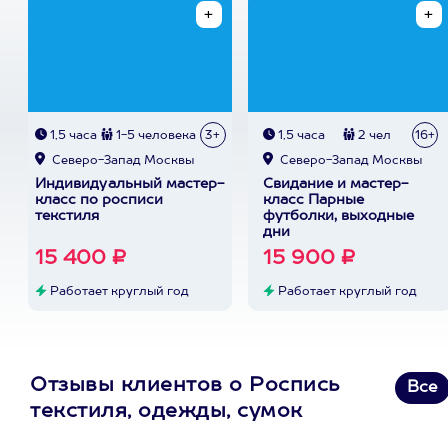
1,5 часа
1-5 человека
3+
1,5 часа
2 чел
16+
Северо-Запад Москвы
Северо-Запад Москвы
Индивидуальный мастер-
Свидание и мастер-
класс по росписи
класс Парные
текстиля
футболки, выходные
дни
15 400 ₽
15 900 ₽
Работает круглый год
Работает круглый год
Отзывы клиентов о Роспись
Все
текстиля, одежды, сумок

What this task involves:
Each record should be quoted exactly, with the images omitted.

Response to the task:
1,5 часа
1-5 человека
3+
1,5 часа
2 чел
16+
Северо-Запад Москвы
Северо-Запад Москвы
Индивидуальный мастер-
Свидание и мастер-
класс по росписи
класс Парные
текстиля
футболки, выходные
дни
15 400 ₽
15 900 ₽
Работает круглый год
Работает круглый год
Отзывы клиентов о Роспись
Все
текстиля, одежды, сумок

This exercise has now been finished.